WORK TASK: Apart from the pictures, return every line of the listing exactly.
━━ GIVEN DATA
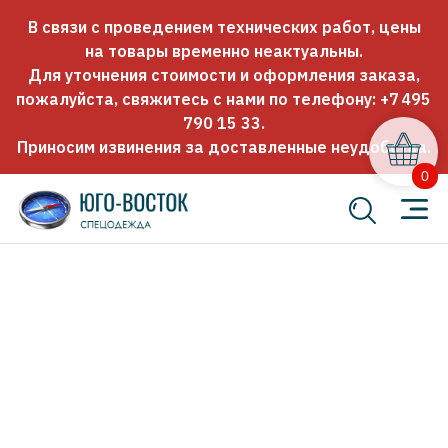
В связи с проведением технических работ, цены
на товары временно неактуальны.
Для уточнения стоимости и оформления заказа,
пожалуйста, свяжитесь с нами по телефону:
+7 495
790 15 33
.
Приносим извинения за доставленные неудобства.
0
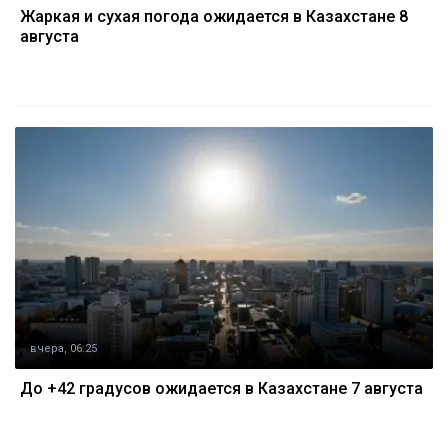
Жаркая и сухая погода ожидается в Казахстане 8
августа
вчера, 06:25
До +42 градусов ожидается в Казахстане 7 августа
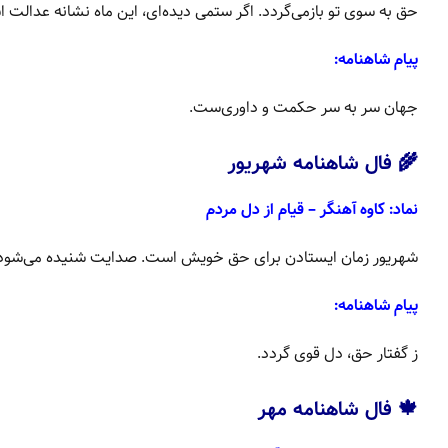
حق به سوی تو بازمی‌گردد. اگر ستمی دیده‌ای، این ماه نشانه عدالت 
پیام شاهنامه:
جهان سر به سر حکمت و داوری‌ست.
🌾 فال شاهنامه شهریور
نماد: کاوه آهنگر – قیام از دل مردم
شهریور زمان ایستادن برای حق خویش است. صدایت شنیده می‌شود.
پیام شاهنامه:
ز گفتار حق، دل قوی گردد.
🍁 فال شاهنامه مهر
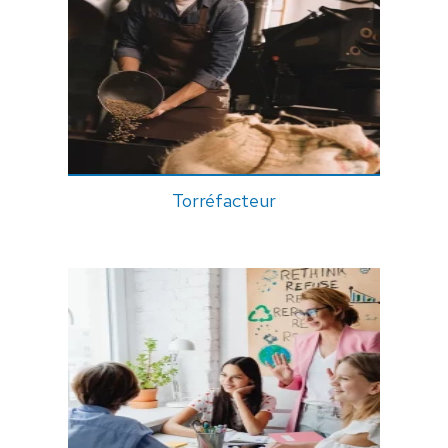
Torréfacteur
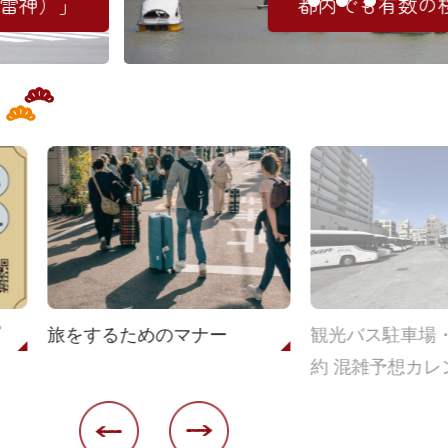
雷神）」
都内でも有数の
旅をするためのマナー
観光バス駐車場
約 混雑予想カレ
部サイトに遷移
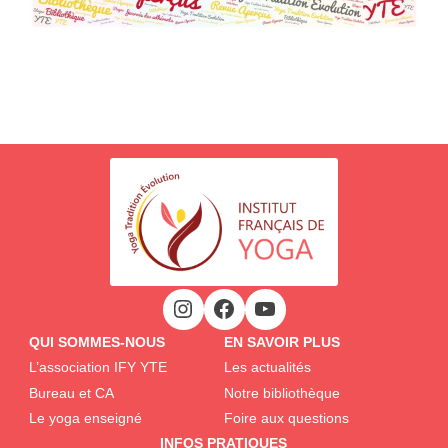
QUI SOMMES-NOUS
EN SAVOIR PLUS
L’association IFY YTE
Les actualités
Bureau et CA
Notre bibliothèque
Le yoga enseigné
Foire aux questions
INFOS PRATIQUES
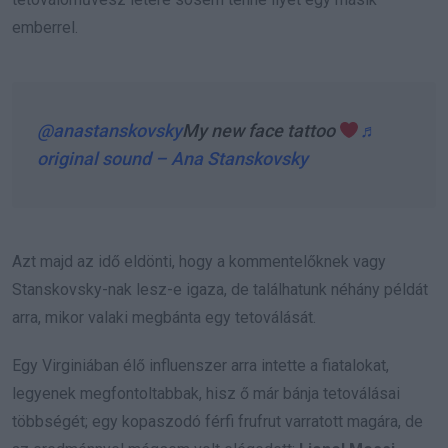
emberrel.
@anastanskovsky
My new face tattoo
♬
original sound – Ana Stanskovsky
Azt majd az idő eldönti, hogy a kommentelőknek vagy
Stanskovsky-nak lesz-e igaza, de találhatunk néhány példát
arra, mikor valaki megbánta egy tetoválását.
Egy Virginiában élő influenszer arra intette a fiatalokat,
legyenek megfontoltabbak, hisz ő már bánja tetoválásai
többségét; egy kopaszodó férfi frufrut varratott magára, de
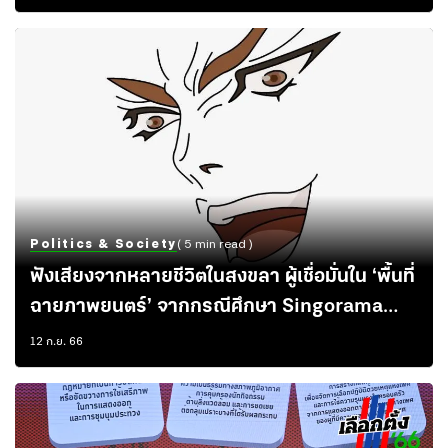
Politics & Society
( 5 min read )
ฟังเสียงจากหลายชีวิตในสงขลา ผู้เชื่อมั่นใน ‘พื้นที่
ฉายภาพยนตร์’ จากกรณีศึกษา Singorama
เทศกาลหนังริมทะเลสาบ
12 ก.ย. 66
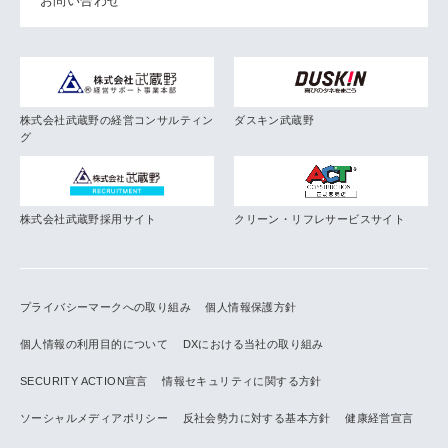
お問い合わせ
株式会社武蔵野の経営コンサルティン
ダスキン武蔵野
グ
株式会社武蔵野採用サイト
クリーン・リフレサービスサイト
プライバシーマークへの取り組み
個人情報保護方針
個人情報の利用目的について
DXにおける当社の取り組み
SECURITY ACTION宣言
情報セキュリティに関する方針
ソーシャルメディアポリシー
反社会勢力に対する基本方針
健康経営宣言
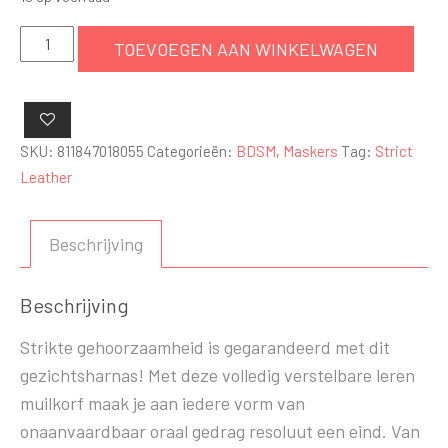
Strict
TOEVOEGEN AAN WINKELWAGEN
Leather
Face
Harness
aantal
SKU:
811847018055
Categorieën:
BDSM
,
Maskers
Tag:
Strict
Leather
Beschrijving
Beschrijving
Strikte gehoorzaamheid is gegarandeerd met dit
gezichtsharnas! Met deze volledig verstelbare leren
muilkorf maak je aan iedere vorm van
onaanvaardbaar oraal gedrag resoluut een eind. Van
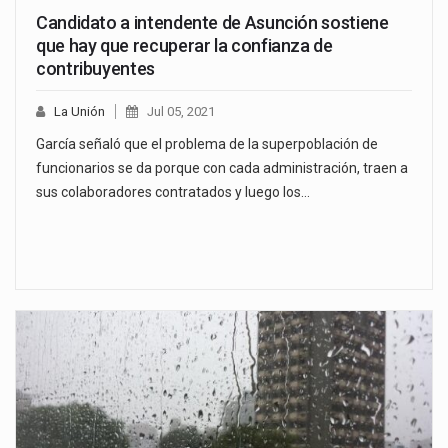
Candidato a intendente de Asunción sostiene
que hay que recuperar la confianza de
contribuyentes
La Unión
Jul 05, 2021
García señaló que el problema de la superpoblación de
funcionarios se da porque con cada administración, traen a
sus colaboradores contratados y luego los…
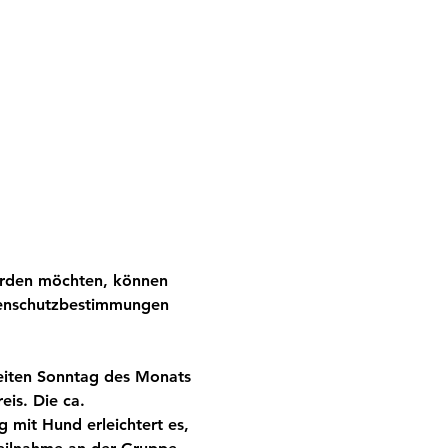
erden möchten, können 
tenschutzbestimmungen 
eiten Sonntag des Monats 
is. Die ca. 
mit Hund erleichtert es, 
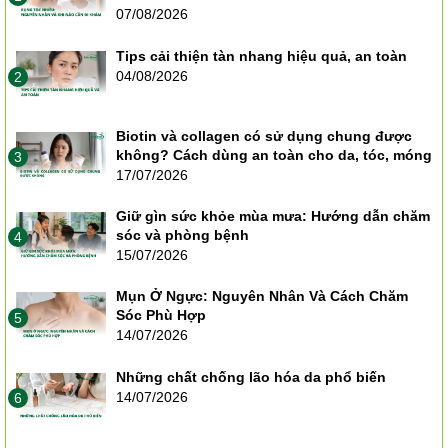
07/08/2026
Tips cải thiện tàn nhang hiệu quả, an toàn
04/08/2026
2
Biotin và collagen có sử dụng chung được
không? Cách dùng an toàn cho da, tóc, móng
3
17/07/2026
Giữ gìn sức khỏe mùa mưa: Hướng dẫn chăm
sóc và phòng bệnh
4
15/07/2026
Mụn Ở Ngực: Nguyên Nhân Và Cách Chăm
Sóc Phù Hợp
5
14/07/2026
Những chất chống lão hóa da phổ biến
14/07/2026
6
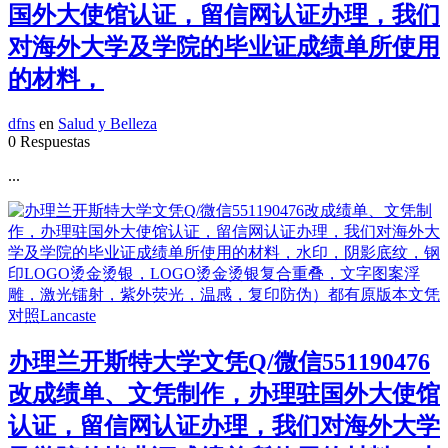
国外大使馆认证，留信网认证办理，我们
对海外大学及学院的毕业证成绩单所使用
的材料，
dfns
en
Salud y Belleza
0 Respuestas
...
办理兰开斯特大学文凭Q/微信551190476
改成绩单、文凭制作，办理驻国外大使馆
认证，留信网认证办理，我们对海外大学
━━━━
YOUR SOLUTION:
В связи с проведением технических работ, цены
на товары временно неактуальны.
Для уточнения стоимости и оформления заказа,
пожалуйста, свяжитесь с нами по телефону:
+7 495
790 15 33
.
Приносим извинения за доставленные неудобства.
0
Жаркая и сухая погода ожидается в Казахстане 8
августа
вчера, 06:25
До +42 градусов ожидается в Казахстане 7 августа
حق به سوی تو بازمی‌گردد. اگر ستمی دیده‌ای، این ماه نشانه عدالت 
پیام شاهنامه:
جهان سر به سر حکمت و داوری‌ست.
🌾 فال شاهنامه شهریور
نماد: کاوه آهنگر – قیام از دل مردم
شهریور زمان ایستادن برای حق خویش است. صدایت شنیده می‌شود.
پیام شاهنامه:
ز گفتار حق، دل قوی گردد.
🍁 فال شاهنامه مهر
Torréfacteur
雷神）」
都内でも有数の
旅をするためのマナー
観光バス駐車場
約 混雑予想カレ
部サイトに遷移
QUI SOMMES-NOUS
EN SAVOIR PLUS
L’association IFY YTE
Les actualités
Bureau et CA
Notre bibliothèque
Le yoga enseigné
Foire aux questions
INFOS PRATIQUES
emberrel.
@anastanskovsky
My new face tattoo
♬
original sound – Ana Stanskovsky
Azt majd az idő eldönti, hogy a kommentelőknek vagy
Stanskovsky-nak lesz-e igaza, de találhatunk néhány példát
arra, mikor valaki megbánta egy tetoválását.
Egy Virginiában élő influenszer arra intette a fiatalokat,
legyenek megfontoltabbak, hisz ő már bánja tetoválásai
többségét; egy kopaszodó férfi frufrut varratott magára, de
Politics & Society
( 5 min read )
ฟังเสียงจากหลายชีวิตในสงขลา ผู้เชื่อมั่นใน ‘พื้นที่
ฉายภาพยนตร์’ จากกรณีศึกษา Singorama
เทศกาลหนังริมทะเลสาบ
12 ก.ย. 66
お問い合わせ
株式会社武蔵野の経営コンサルティン
ダスキン武蔵野
グ
株式会社武蔵野採用サイト
クリーン・リフレサービスサイト
プライバシーマークへの取り組み
個人情報保護方針
個人情報の利用目的について
DXにおける当社の取り組み
SECURITY ACTION宣言
情報セキュリティに関する方針
ソーシャルメディアポリシー
反社会勢力に対する基本方針
健康経営宣言
Strict
TOEVOEGEN AAN WINKELWAGEN
Leather
Face
Harness
aantal
SKU:
811847018055
Categorieën:
BDSM
,
Maskers
Tag:
Strict
Leather
Beschrijving
Beschrijving
Strikte gehoorzaamheid is gegarandeerd met dit
gezichtsharnas! Met deze volledig verstelbare leren
muilkorf maak je aan iedere vorm van
onaanvaardbaar oraal gedrag resoluut een eind. Van
Candidato a intendente de Asunción sostiene
que hay que recuperar la confianza de
contribuyentes
La Unión
Jul 05, 2021
García señaló que el problema de la superpoblación de
funcionarios se da porque con cada administración, traen a
sus colaboradores contratados y luego los…
erden möchten, können 
tenschutzbestimmungen 
eiten Sonntag des Monats 
is. Die ca. 
mit Hund erleichtert es, 
07/08/2026
Tips cải thiện tàn nhang hiệu quả, an toàn
04/08/2026
2
Biotin và collagen có sử dụng chung được
không? Cách dùng an toàn cho da, tóc, móng
3
17/07/2026
Giữ gìn sức khỏe mùa mưa: Hướng dẫn chăm
sóc và phòng bệnh
4
15/07/2026
Mụn Ở Ngực: Nguyên Nhân Và Cách Chăm
Sóc Phù Hợp
5
14/07/2026
Những chất chống lão hóa da phổ biến
14/07/2026
6
国外大使馆认证，留信网认证办理，我们
对海外大学及学院的毕业证成绩单所使用
的材料，
dfns
en
Salud y Belleza
0 Respuestas
...
办理兰开斯特大学文凭Q/微信551190476
改成绩单、文凭制作，办理驻国外大使馆
认证，留信网认证办理，我们对海外大学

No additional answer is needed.